Our clients often ask whether costs that have been incurred purchasing or developing physical assets in relation to their qualifying Research & Development (R&D) projects, for example a piece of machinery or a building developed for their R&D activities, are costs which can be recovered via the R&D tax incentive. 

Generally, as expenditure incurred on such items should be booked to your balance sheet as a tangible fixed asset, these types of costs will not qualify for the R&D tax credit incentive. Instead, they will qualify for a different type of tax relief - Research and Development Allowances. 

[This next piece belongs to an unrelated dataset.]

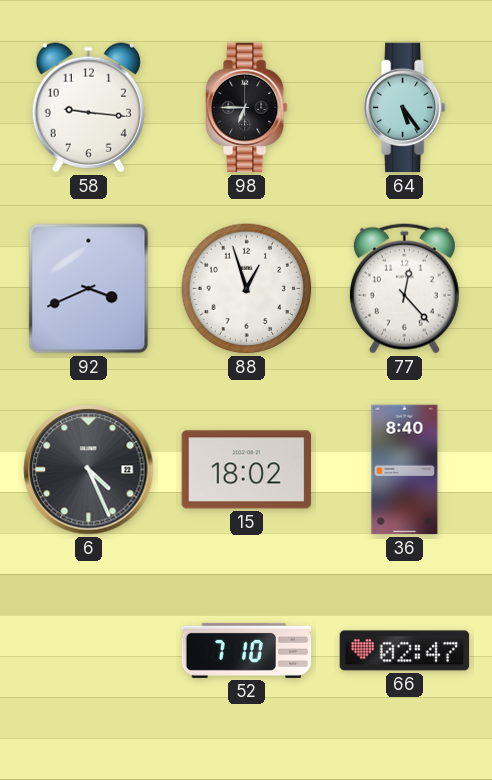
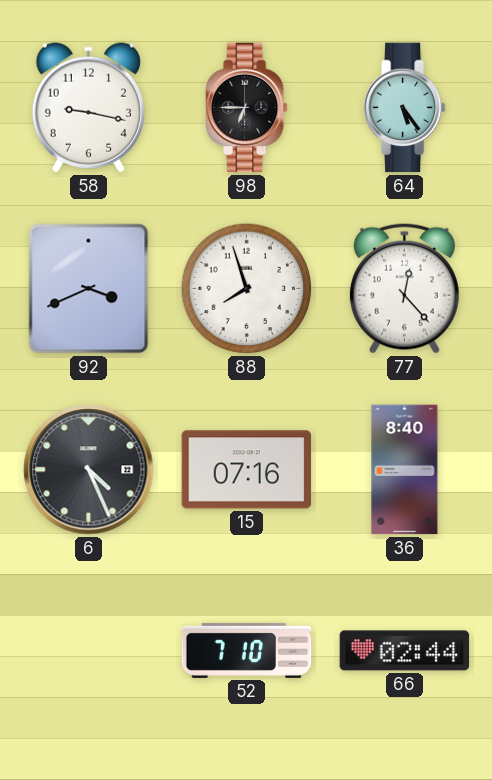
58: 9:16 -> 9:17
88: 12:57 -> 7:57
15: 18:02 -> 07:16
66: 02:47 -> 02:44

As a specialist in this area of tax, we will be able to advise you which form of tax incentive or tax allowances your costs could qualify for and ensure any benefits available to you are fully optimised.

What are Research and 
Development Allowances?

Research and Development Allowances (RDAs) rely on the same definition of R&D as R&D tax credits. They are in effect, a form of capital allowances (tax relief available on certain types of physical assets) and are available on assets which are used for:

  • The purposes of carrying out your R&D; or 

  • Providing facilities for carrying out your R&D. 

 

It is important to note that costs incurred on qualifying R&D software projects which are booked to your balance sheet as an intangible fixed asset can potentially be included in an R&D tax credit claim and treated in line with other qualifying operational costs.

How do Research and Development Allowances work and what are their value?

Where an asset or facility will be used for qualifying R&D activities, RDAs provide a 100% write-off against your taxable profits on this proportion of its overall cost in the year it was purchased.

  

For example, if you spent £100,000 on a piece of machinery which qualified for RDAs in its entirety, by submitting an RDA claim you would be able to deduct £100,000 from the company’s taxable profit.

At the current corporation tax rate of 19%, this would generate a £19,000 reduction in corporation tax payable. The deadline for submitting an RDA claim is the same as an R&D tax credit claim.

What are the benefits of a Research and Development Allowances claim?

There are two key advantages of undertaking an RDA claim over other forms of capital allowances available.

  1. Tax deduction against building costs – Costs you spend purchasing or developing a building will often not qualify for any other forms of capital allowances or tax relief when incurred.   Therefore, by undertaking an RDA claim you could obtain a tax deduction which would have otherwise not been available to you. This is an absolute cash benefit to the company.​

  2. Cash flow - Other forms of capital allowances limit the amount of expenditure which can qualify for a 100% write-off in the year of purchase and instead offer tax relief over several years. Therefore, in certain cases, undertaking an RDA claim can significantly improve your cash flow position.

What about the new super-deduction announced in the March 2021 budget? 

To encourage capital investment by UK companies, the Government announced that between 1 April 2021 - 31 March 2023, companies will benefit from a super-deduction against taxable profits of 130% of the costs it incurs on plant and machinery assets in this time. 

Importantly, this new relief should not cover costs incurred on buildings or on assets with an expected life of greater than 25 years and therefore RDAs may still potentially provide a valuable source of tax relief to you which would have otherwise been unavailable. Whilst an RDA claim won’t always reduce your taxable profit in a given year due to the availability of other capital allowances, we will always fully advise of its potential cash benefit to you and where appropriate prepare an RDA claim on your behalf.